Department of Medicine, University of Minnesota, Minneapolis, Minnesota, USA.
Diabetes Care. 2011 Oct;34(10):2174-9. doi: 10.2337/dc10-2399. Epub 2011 Aug 26.
Determine the efficacy of a home-based walking intervention to improve walking ability and quality of life in people with diabetes and peripheral arterial disease (PAD).
We conducted a randomized, controlled, single-blind trial within university-affiliated clinics in our local community. We randomized 145 participants (45 women) with diabetes and PAD to our intervention--a 6-month behavioral intervention targeting levels of readiness to engage in routine walking for exercise--versus attention control. Our primary outcome was 6-month change in maximal treadmill walking distance. Secondary outcomes included 3-month change in maximal walking distance, lower limb function (i.e., walking impairment scores), quality of life (Medical Outcomes Short Form Survey), exercise behaviors, depressive symptoms, and self-efficacy at 3 and 6 months.
The mean age of participants was 66.5 (SD 10.1) years. Intervention and control groups did not differ significantly in 6-month change in maximal treadmill walking distance (average [SE] 24.5 [19.6] meters vs. 39.2 [19.6] meters; P = 0.60). Among secondary outcomes, for the intervention and control groups, respectively, average walking speed scores increased by 5.7 [2.2] units and decreased by 1.9 [2.8] units (P = 0.03); the mental health quality of life subscale score increased by 3.2 [1.5] and decreased by 2.4 [1.5] units (P = 0.01).
A home-based walking intervention did not improve walking distance but did improve walking speed and quality of life in people with diabetes and PAD. Clinicians should consider recommending home-based walking therapy for such patients.
确定基于家庭的步行干预在改善糖尿病和外周动脉疾病(PAD)患者步行能力和生活质量方面的效果。

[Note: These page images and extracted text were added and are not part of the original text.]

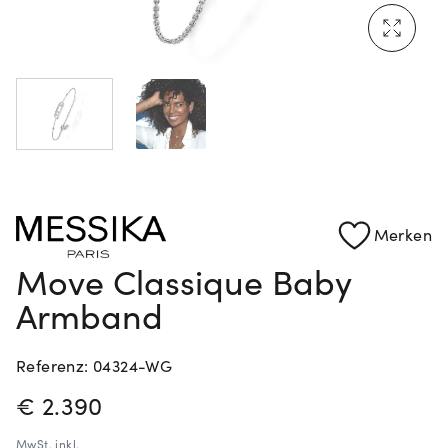
Mehr erfahren: Ikonische Uhren von Cartier
Rolex Certified Pre-Owned entdecken
Merken
Move Classique Baby
Armband
Referenz: 04324-WG
PREISINFORMATIONEN
€ 2.390
MwSt.
inkl.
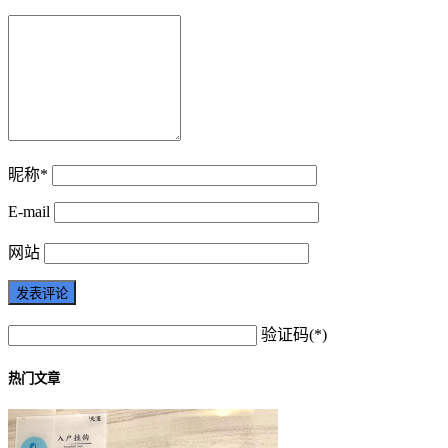
昵称*
E-mail
网站
验证码(*)
热门文章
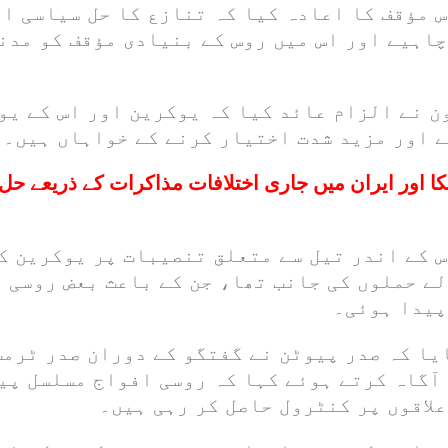
 مؤقف کا اعادہ کیا کہ تنازع کا حل سیاسی ا
اہیے اور اس میں روس کے بنیادی مؤقف کو مدن
ن نے الزام عائد کیا کہ یوکرین اور اس کے یو
ے اور مزید شدت اختیار کرنے کے خواہاں ہیں۔
کا اور ایران میں جاری اختلافات مذاکرات کے ذریعے ح
س کے اندر تیل سے متعلق تنصیبات پر یوکرین ک
ے حملوں کی جانب تھا، جن کے باعث بعض روسی ع
پیدا ہوئی۔
ا کہ صدر پیوٹن نے گفتگو کے دوران صدر ٹرمپ 
آگاہ کرتے ہوئے کہا کہ روسی افواج مسلسل پی
لاقوں پر کنٹرول حاصل کر رہی ہیں۔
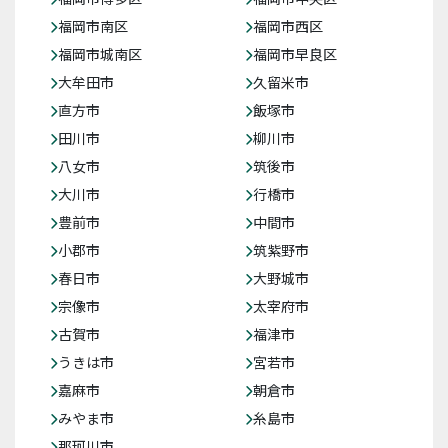
福岡市南区
福岡市西区
福岡市城南区
福岡市早良区
大牟田市
久留米市
直方市
飯塚市
田川市
柳川市
八女市
筑後市
大川市
行橋市
豊前市
中間市
小郡市
筑紫野市
春日市
大野城市
宗像市
太宰府市
古賀市
福津市
うきは市
宮若市
嘉麻市
朝倉市
みやま市
糸島市
那珂川市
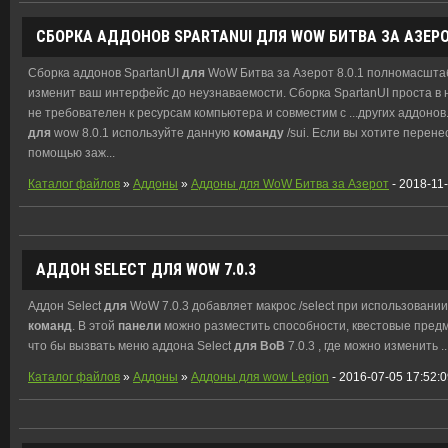
СБОРКА АДДОНОВ SPARTANUI
ДЛЯ
WOW БИТВА ЗА АЗЕРОТ
Сборка аддонов SpartanUI
для
WoW Битва за Азерот 8.0.1 полномасшта
изменит ваш интерфейс до неузнаваемости. Сборка SpartanUI проста в н
не требователен к ресурсам компьютера и совместим с ...других аддонов
для
wow 8.0.1 используйте данную
команду
/sui. Если вы хотите перен
помощью заж
...
Каталог файлов
»
Аддоны
»
Аддоны для WoW Битва за Азерот
- 2018-11
АДДОН SELECT
ДЛЯ
WOW 7.0.3
Аддон Select
для
WoW 7.0.3 добавляет макрос /select при использовани
команд
. В этой
панели
можно разместить способности, квестовые предм
что бы вызвать меню аддона Select
для
ВоВ
7.0.3 , где можно изменить ..
Каталог файлов
»
Аддоны
»
Аддоны для wow Legion
- 2016-07-05 17:52:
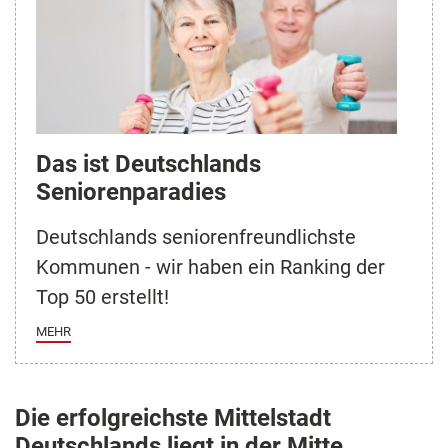
Das ist Deutschlands
Seniorenparadies
Deutschlands seniorenfreundlichste
Kommunen - wir haben ein Ranking der
Top 50 erstellt!
MEHR
Die erfolgreichste Mittelstadt
Deutschlands liegt in der Mitte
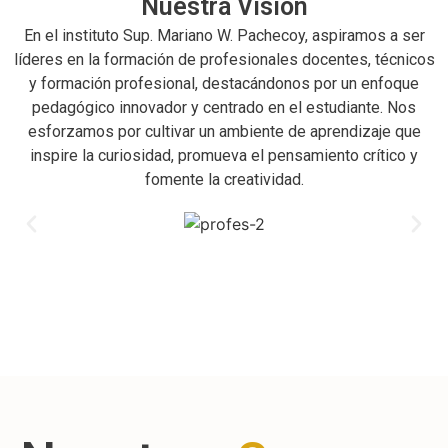
Nuestra Visión
En el instituto Sup. Mariano W. Pachecoy, aspiramos a ser
líderes en la formación de profesionales docentes, técnicos
y formación profesional, destacándonos por un enfoque
pedagógico innovador y centrado en el estudiante. Nos
esforzamos por cultivar un ambiente de aprendizaje que
inspire la curiosidad, promueva el pensamiento crítico y
fomente la creatividad.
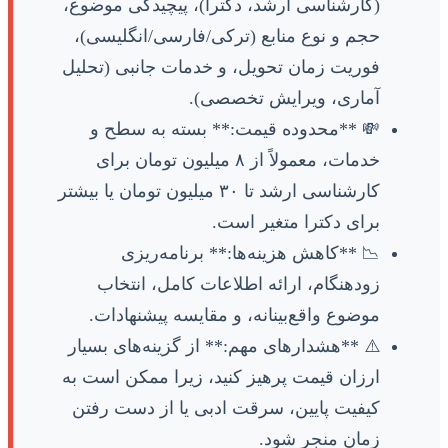
(کارشناسی ارشد، دکترا)، پیچیدگی موضوع،
حجم و نوع منابع (ترکی/فارسی/انگلیسی)،
فوریت زمان تحویل، و خدمات جانبی (تحلیل
آماری، ویرایش تخصصی).
💸 **محدوده قیمت:** بسته به سطح و
خدمات، معمولاً از ۸ میلیون تومان برای
کارشناسی ارشد تا ۳۰ میلیون تومان یا بیشتر
برای دکترا متغیر است.
📉 **کاهش هزینه‌ها:** برنامه‌ریزی
زودهنگام، ارائه اطلاعات کامل، انتخاب
موضوع واقع‌بینانه، و مقایسه پیشنهادات.
⚠️ **هشدارهای مهم:** از گزینه‌های بسیار
ارزان قیمت پرهیز کنید، زیرا ممکن است به
کیفیت پایین، سرقت ادبی یا از دست رفتن
زمان منجر شود.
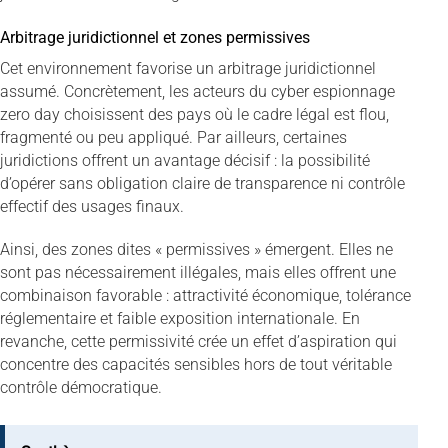
Arbitrage juridictionnel et zones permissives
Cet environnement favorise un arbitrage juridictionnel
assumé. Concrètement, les acteurs du cyber espionnage
zero day choisissent des pays où le cadre légal est flou,
fragmenté ou peu appliqué. Par ailleurs, certaines
juridictions offrent un avantage décisif : la possibilité
d’opérer sans obligation claire de transparence ni contrôle
effectif des usages finaux.
Ainsi, des zones dites « permissives » émergent. Elles ne
sont pas nécessairement illégales, mais elles offrent une
combinaison favorable : attractivité économique, tolérance
réglementaire et faible exposition internationale. En
revanche, cette permissivité crée un effet d’aspiration qui
concentre des capacités sensibles hors de tout véritable
contrôle démocratique.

我们在当地社区的大学附属医院内进行了一项随机、对照、单盲试验。我们将 145 名患有糖尿病和 PAD 的参与者(45 名女性)随机分为我们的干预组(一项针对日常步行锻炼准备程度的 6 个月行为干预)和对照组。我们的主要结局是 6 个月时最大跑步机步行距离的变化。次要结局包括 3 个月时最大步行距离的变化、下肢功能(即步行障碍评分)、生活质量(医疗结局短式调查)、运动行为、抑郁症状和 3 个月和 6 个月时的自我效能。
参与者的平均年龄为 66.5(10.1)岁。干预组和对照组在 6 个月时最大跑步机步行距离的变化(平均[SE] 24.5[19.6]米对 39.2[19.6]米;P=0.60)无显著差异。在次要结局方面,干预组和对照组的平均步行速度评分分别增加了 5.7[2.2]单位和减少了 1.9[2.8]单位(P=0.03);心理健康生活质量子量表评分分别增加了 3.2[1.5]和减少了 2.4[1.5]单位(P=0.01)。
基于家庭的步行干预并未改善步行距离,但改善了糖尿病和 PAD 患者的步行速度和生活质量。临床医生应考虑为这些患者推荐家庭步行治疗。